R is one of those programs that I prefer to install from source code on Linux. This is mainly because, as a package developer, I frequently install nightly R development builds anyway for package testing, and for general computing I like to work with the most recent stable release (which is updated semiannually).

R's use of system BLAS (basic linear algebra subroutines) and LAPACK libraries is of particular importance to me because I often work on problems with significant linear algebra components.
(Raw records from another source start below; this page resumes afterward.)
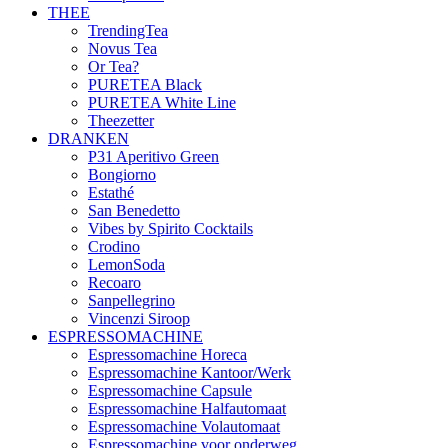
THEE
TrendingTea
Novus Tea
Or Tea?
PURETEA Black
PURETEA White Line
Theezetter
DRANKEN
P31 Aperitivo Green
Bongiorno
Estathé
San Benedetto
Vibes by Spirito Cocktails
Crodino
LemonSoda
Recoaro
Sanpellegrino
Vincenzi Siroop
ESPRESSOMACHINE
Espressomachine Horeca
Espressomachine Kantoor/Werk
Espressomachine Capsule
Espressomachine Halfautomaat
Espressomachine Volautomaat
Espressomachine voor onderweg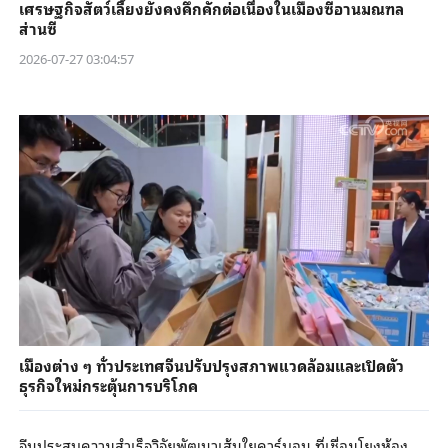
เศรษฐกิจสัตว์เลี้ยงยังคงคึกคักต่อเนื่องในเมืองซีอานมณฑล
ส่านซี
2026-07-27 03:04:57
เมืองต่าง ๆ ทั่วประเทศจีนปรับปรุงสภาพแวดล้อมและเปิดตัว
ธุรกิจใหม่กระตุ้นการบริโภค
จีนประสบความสำเร็จวิจัยพัฒนาเส้นใยคาร์บอน ที่เชื่อมโยงห้อง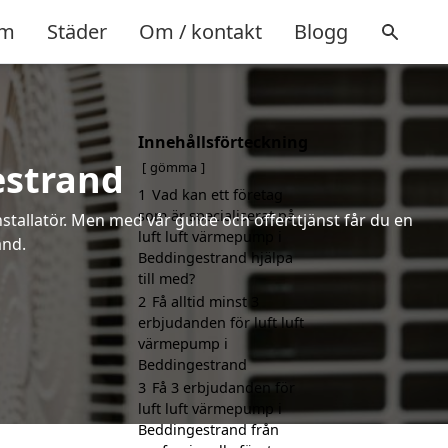
m
Städer
Om / kontakt
Blogg
Innehållsförteckning
estrand
gömma
1
Vad kan ett företag
som är specialiserat på
installatör. Men med vår guide och offerttjänst får du en
luft luft värmepump i
and.
Beddingestrand hjälpa
till med?
2
Få alltid minst 3
erbjudanden för luft luft
värmepump i
Beddingestrand
3
Få 3 erbjudanden för
luft luft värmepump i
Beddingestrand från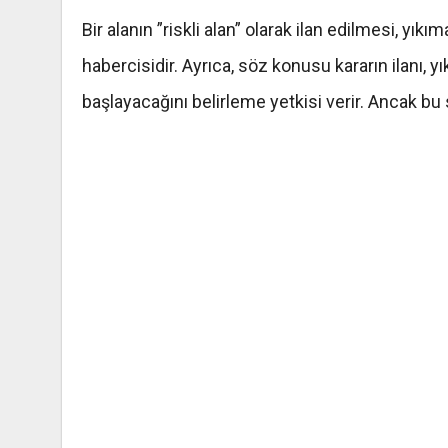
Bir alanın ”riskli alan” olarak ilan edilmesi, 
habercisidir. Ayrıca, söz konusu kararın ilanı,
başlayacağını belirleme yetkisi verir. Ancak bu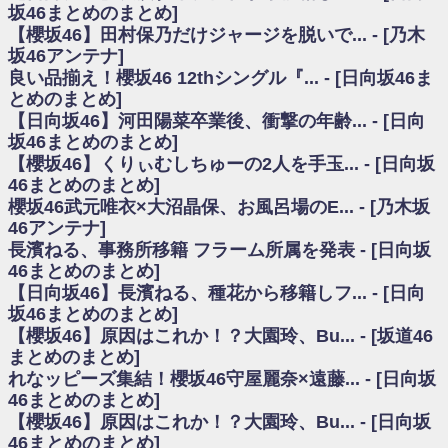
いた理由
坂46まとめのまとめ]
日向坂46まとめのまとめ / 【日向坂46】若林さん「笑えないぐらい師匠だ
【櫻坂46】田村保乃だけジャージを脱いで... - [乃木
から」佐々木久美と卒業後初の共演の様子がこちら！【激レアさん】
坂46アンテナ]
日向坂46まとめのまとめ / 【元日向坂46】情報解禁前で言えない！？丹生
良い品揃え！櫻坂46 12thシングル『... - [日向坂46ま
ちゃん、メンバーと会った模様
とめのまとめ]
乃木坂欅坂まとめのまとめ / 【日向坂46】この月、何かあるのか！？『お
【日向坂46】河田陽菜卒業後、衝撃の年齢... - [日向
願いバッハ！』ミーグリ日程がこちら
欅坂/日向坂46まとめのまとめ / 【櫻坂46】ミーグリで喧嘩！？山下瞳月、
坂46まとめのまとめ]
これはマジギレしてる
【櫻坂46】くりぃむしちゅーの2人を手玉... - [日向坂
乃木坂46アンテナ / 【櫻坂46】ハリソン守屋「ゆーづのせいです」【ラヴ
46まとめのまとめ]
ィット!】
櫻坂46武元唯衣×大沼晶保、お風呂場のE... - [乃木坂
乃木坂あんてな ～乃木坂46・欅坂46・日向坂46のニュース・情報・話題
46アンテナ]
をピックアップ / 良い品揃え！櫻坂46 12thシングル『Make or Break』オフィ
シャルグッズ絶賛販売受付中
長濱ねる、事務所移籍 フラーム所属を発表 - [日向坂
日向坂46まとめのまとめ / 【日向坂46】この月、何かあるのか！？『お願
46まとめのまとめ]
いバッハ！』ミーグリ日程がこちら
【日向坂46】長濱ねる、種花から移籍しフ... - [日向
日向坂46まとめのまとめ / 【元日向坂46】この卒業生、めちゃくちゃテレ
坂46まとめのまとめ]
ビで見かけるな
【櫻坂46】原因はこれか！？大園玲、Bu... - [坂道46
欅坂/日向坂46まとめのまとめ / 【櫻坂46】リアルミーグリであの販売も！
まとめのまとめ]
『Make or Break』オフィシャルグッズ解禁
れなッピーズ集結！櫻坂46守屋麗奈×遠藤... - [日向坂
乃木坂46アンテナ / 【櫻坂46】ミーグリで喧嘩！？山下瞳月、これはマジ
ギレしてる
46まとめのまとめ]
乃木坂あんてな ～乃木坂46・欅坂46・日向坂46のニュース・情報・話題
【櫻坂46】原因はこれか！？大園玲、Bu... - [日向坂
をピックアップ / れなッピーズ集結！櫻坂46守屋麗奈×遠藤理子、8/6「ラヴィ
46まとめのまとめ]
ット！」水曜スタジオ出演決定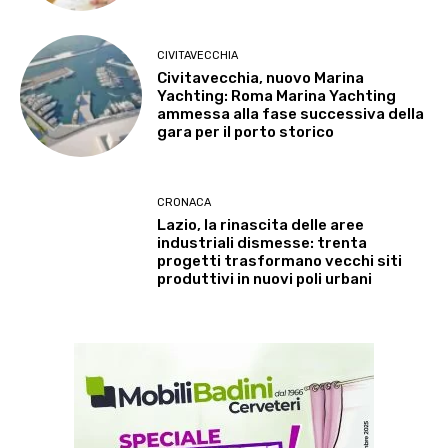
CIVITAVECCHIA
Civitavecchia, nuovo Marina
Yachting: Roma Marina Yachting
ammessa alla fase successiva della
gara per il porto storico
CRONACA
Lazio, la rinascita delle aree
industriali dismesse: trenta
progetti trasformano vecchi siti
produttivi in nuovi poli urbani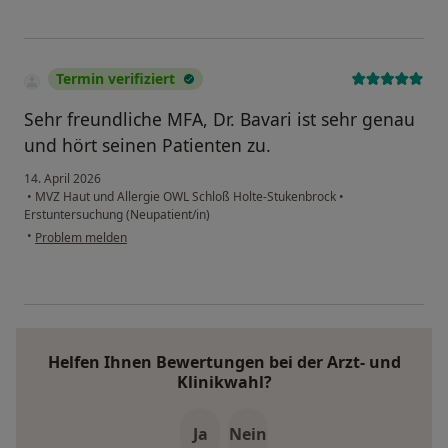
Termin verifiziert
Sehr freundliche MFA, Dr. Bavari ist sehr genau
und hört seinen Patienten zu.
14. April 2026
•
MVZ Haut und Allergie OWL Schloß Holte-Stukenbrock
•
Erstuntersuchung (Neupatient/in)
•
Problem melden
Helfen Ihnen Bewertungen bei der Arzt- und
Klinikwahl?
Ja
Nein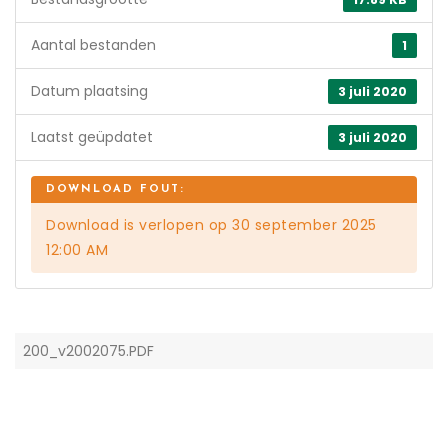
Aantal bestanden
1
Datum plaatsing
3 juli 2020
Laatst geüpdatet
3 juli 2020
Download is verlopen op 30 september 2025
12:00 AM
200_v2002075.PDF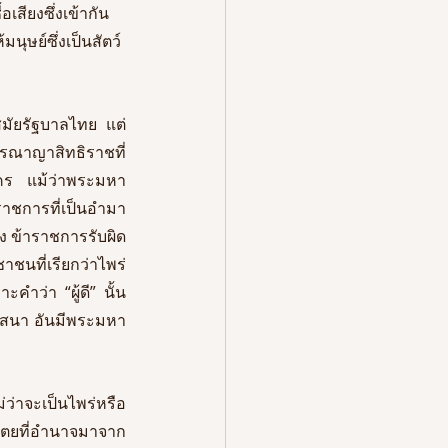
สียงซึ่งเข้ากัน
ุษย์ซึ่งเป็นสัตว์
สมัยรัฐบาลไทย แต่
รณาญาสิทธิราชที่
นคร แม้ว่าพระมหา
ราชการที่เป็นอำมา
ง ข้าราชการรับผิด
ชนที่เรียกว่าไพร่
คำว่า “ผู้ดี” นั้น
ศาสนา อันมีพระมหา
ว่าจะเป็นไพร่หรือ
ปไตยที่อำนาจมาจาก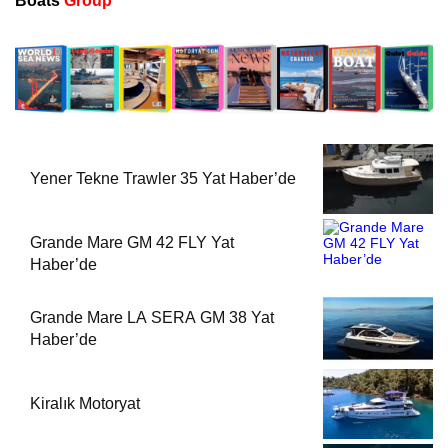
Boats
Group
Yener Tekne Trawler 35 Yat Haber’de
Grande Mare GM 42 FLY Yat
Haber’de
Grande Mare LA SERA GM 38 Yat
Haber’de
Kiralık Motoryat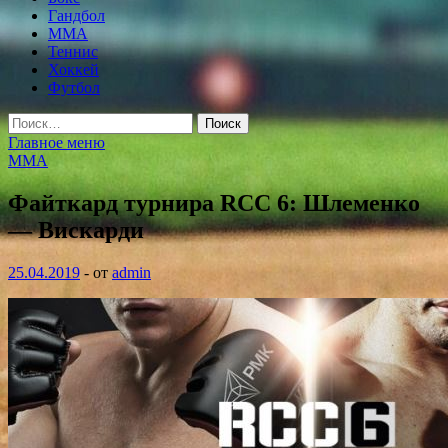
Гандбол
MMA
Теннис
Хоккей
Футбол
Найти:
Главное меню
MMA
Файткард турнира RCC 6: Шлеменко
— Вискарди
25.04.2019
-
от
admin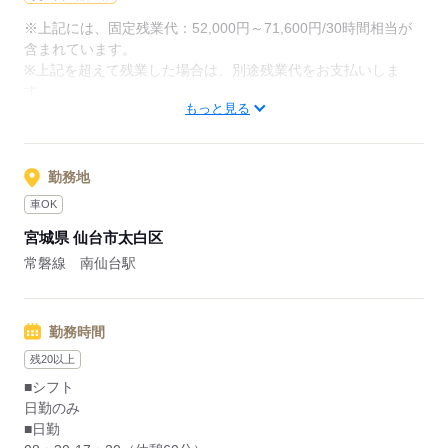
※上記には、固定残業代：52,000円～71,600円/30時間相当が
含まれています。
応募する
※上記を超えて残業した場合は、別途残業代をお支払いしま
す。
もっと見る
【給与内訳】
基本給：170000円～170000円
その他手当：68000円
※月給には上記手当を一律含みます
勤務地
車OK
応募する
宮城県 仙台市太白区
常磐線 南仙台駅
勤務時間
残20以上
■シフト
日勤のみ
■日勤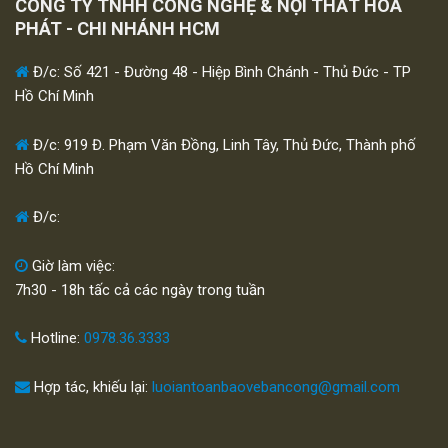
CÔNG TY TNHH CÔNG NGHỆ & NỘI THẤT HOÀ
PHÁT - CHI NHÁNH HCM
Đ/c: Số 421 - Đường 48 - Hiệp Bình Chánh - Thủ Đức - TP
Hồ Chí Minh
Đ/c: 919 Đ. Phạm Văn Đồng, Linh Tây, Thủ Đức, Thành phố
Hồ Chí Minh
Đ/c:
Giờ làm việc:
7h30 - 18h tấc cả các ngày trong tuần
Hotline:
0978.36.3333
Hợp tác, khiếu lại:
luoiantoanbaovebancong@gmail.com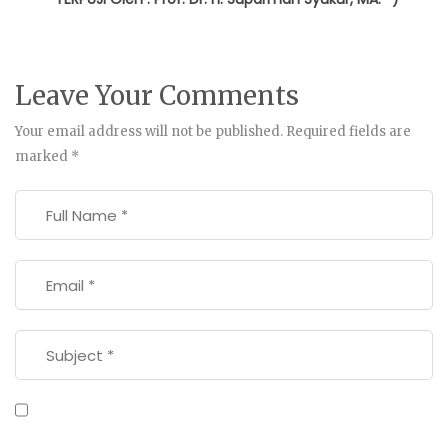
Leave Your Comments
Your email address will not be published.
Required fields are
marked
*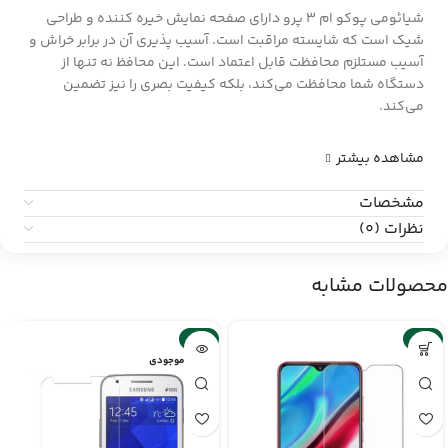
شیائومی پوکو ام 3 پرو دارای صفحه نمایش خیره کننده و طراحی
شیک است که شایسته مراقبت است. آسیب پذیری آن در برابر خراش و
آسیب مستلزم محافظت قابل اعتماد است.
این محافظ نه تنها از
دستگاه شما محافظت می‌کند، بلکه کیفیت بصری را نیز تضمین
می‌کند.
مشاهده بیشتر
مشخصات
نظرات (0)
محصولات مشابه
-2%
-6%
اتمام موجودی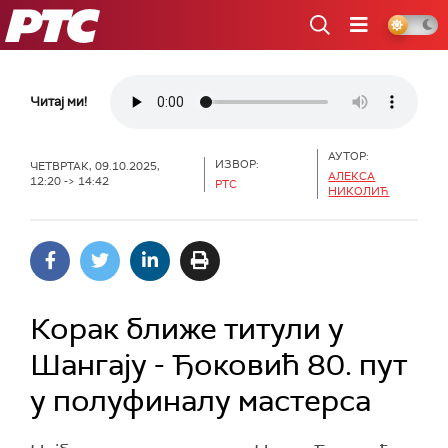
РТС
Читај ми!
АУТОР:
ИЗВОР:
ЧЕТВРТАК, 09.10.2025,
АЛЕКСА
12:20 -> 14:42
РТС
НИКОЛИЋ
Корак ближе титули у
Шангају - Ђоковић 80. пут
у полуфиналу мастерса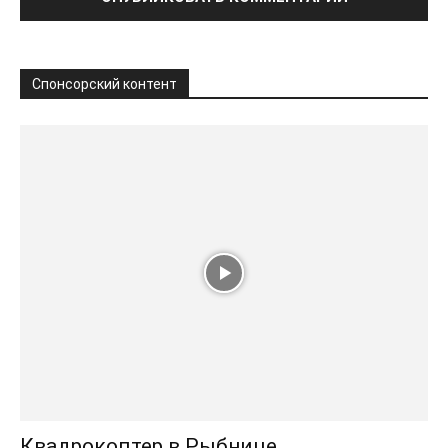
Спонсорский контент
Квадрокоптер в Рыбнице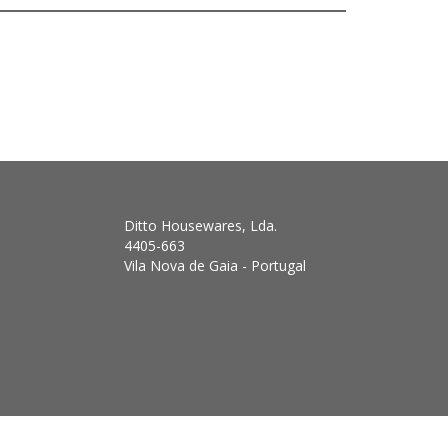
Ditto Housewares, Lda.
4405-663
Vila Nova de Gaia - Portugal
I prefer to build R with the default (and slow) shared reference libraries and then post-installation swap out libraries using symbolic links as described in the R administration manual here: https://cran.r-project.org/doc/manuals/R-admin.html#Shared-BLAS This approach adds an extra post-installation step, but makes it easy to experiment with lots of different BLAS libraries by simply changing a link.

If you're on Windows systems, this old talk http://goo.gl/gcPezs has a short section on installing R with a high-performance BLAS library on Windows. (It's a bit old now and might need to be updated, but the general idea is there.)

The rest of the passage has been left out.